History is replete with brilliant, noble, and brave human beings, who managed to face the harsh reality of existence, without falling back on fantasy based superstitions, or mythological tales taken literally. The revolution of the enlightenment was in and of itself, proof of the human ability to bring light upon our own existence. We need not languish in the dark recesses of super-natural apprehensions, or age-old cultural fears. The reality of our own existence, indeed of the existence of the universe itself, the amazing truths science can tell us about it now, are so powerful, so beautiful, so awe inspiring, that the only way anyone could find themselves drawn away from their verity, and pulled back into the shadowy recesses of religious fabrications, is to remain woefully, or willfully, ignorant. Because when compared side by side, the claim that all religious theory appears impoverished, including that found within the east, isn’t just an understatement, it is an inevitability.
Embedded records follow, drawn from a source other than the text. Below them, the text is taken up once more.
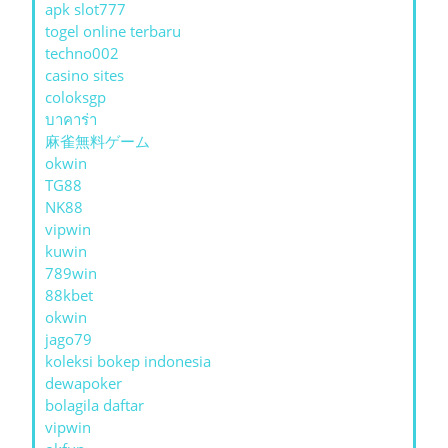
apk slot777
togel online terbaru
techno002
casino sites
coloksgp
บาคาร่า
麻雀無料ゲーム
okwin
TG88
NK88
vipwin
kuwin
789win
88kbet
okwin
jago79
koleksi bokep indonesia
dewapoker
bolagila daftar
vipwin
In closing I want to quote from a book that every time I read from it, makes me want to give up writing non-fiction. The lucidity of thought, and careful, surgeon like precision of word use, is something I can only hope to aspire to. The book is Daniel Dennett’s ‘brainstorms’, and in this particular passage he is discussing how he came to his theory of consciousness. His approach was a bit different then many of his philosophical contemporaries. Rather then follow out each line of reasoning developed over the centuries, and look for the perfection of words that might prove one true over its counter-part; he instead dove into what modern science said about consciousness, and he modeled his thinking around that.
Otherwise stated, instead of the traditional method of following a form to determine a function, he let the function, determine the form of his theory. He states it brilliantly here:
“Since I think my theory carves nature at the joints, I am inclined to claim that it is the traditional pattern that is misshapen.”
And that, in summation, is exactly how I feel about Aliveness.